= INSTRUCTIONS TO FOLLOW =
Transcribe exactly the lines that fall between the one holding "tin cậy chính" and the one holding "patienter, der allerede har mistet tænderne", inclusive, from the entries below.

= EXERCISE MATERIALS =
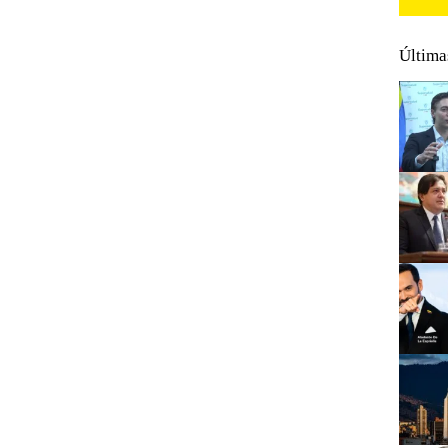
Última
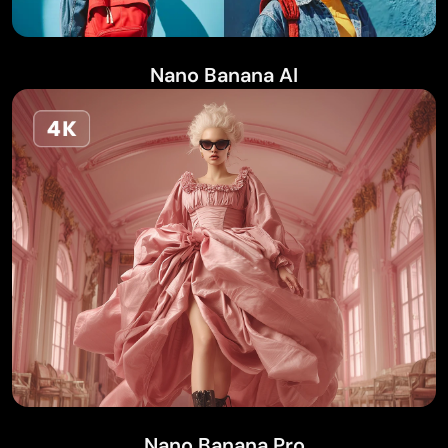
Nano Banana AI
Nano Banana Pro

* * *

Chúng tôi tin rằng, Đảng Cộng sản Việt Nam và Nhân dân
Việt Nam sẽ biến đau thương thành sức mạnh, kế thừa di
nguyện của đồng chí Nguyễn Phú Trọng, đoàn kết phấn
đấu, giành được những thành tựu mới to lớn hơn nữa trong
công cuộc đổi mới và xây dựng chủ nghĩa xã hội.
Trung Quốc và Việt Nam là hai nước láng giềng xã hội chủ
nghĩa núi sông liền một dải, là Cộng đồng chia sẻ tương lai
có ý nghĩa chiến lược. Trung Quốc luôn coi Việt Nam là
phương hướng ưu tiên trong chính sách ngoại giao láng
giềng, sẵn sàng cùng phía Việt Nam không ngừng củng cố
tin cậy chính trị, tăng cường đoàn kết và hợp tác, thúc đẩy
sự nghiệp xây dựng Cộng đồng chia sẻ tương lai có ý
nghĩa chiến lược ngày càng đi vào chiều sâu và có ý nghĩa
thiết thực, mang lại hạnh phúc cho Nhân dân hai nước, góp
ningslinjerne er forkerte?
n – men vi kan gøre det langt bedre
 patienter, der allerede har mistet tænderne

---

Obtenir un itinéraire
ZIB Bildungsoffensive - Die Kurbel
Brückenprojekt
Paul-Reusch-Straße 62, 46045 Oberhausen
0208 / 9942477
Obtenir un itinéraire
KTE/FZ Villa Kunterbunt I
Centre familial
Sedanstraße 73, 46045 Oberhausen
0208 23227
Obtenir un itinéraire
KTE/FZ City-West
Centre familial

= ANSWER SECTION =
tin cậy chính trị, tăng cường đoàn kết và hợp tác, thúc đẩy
sự nghiệp xây dựng Cộng đồng chia sẻ tương lai có ý
nghĩa chiến lược ngày càng đi vào chiều sâu và có ý nghĩa
thiết thực, mang lại hạnh phúc cho Nhân dân hai nước, góp
ningslinjerne er forkerte?
n – men vi kan gøre det langt bedre
 patienter, der allerede har mistet tænderne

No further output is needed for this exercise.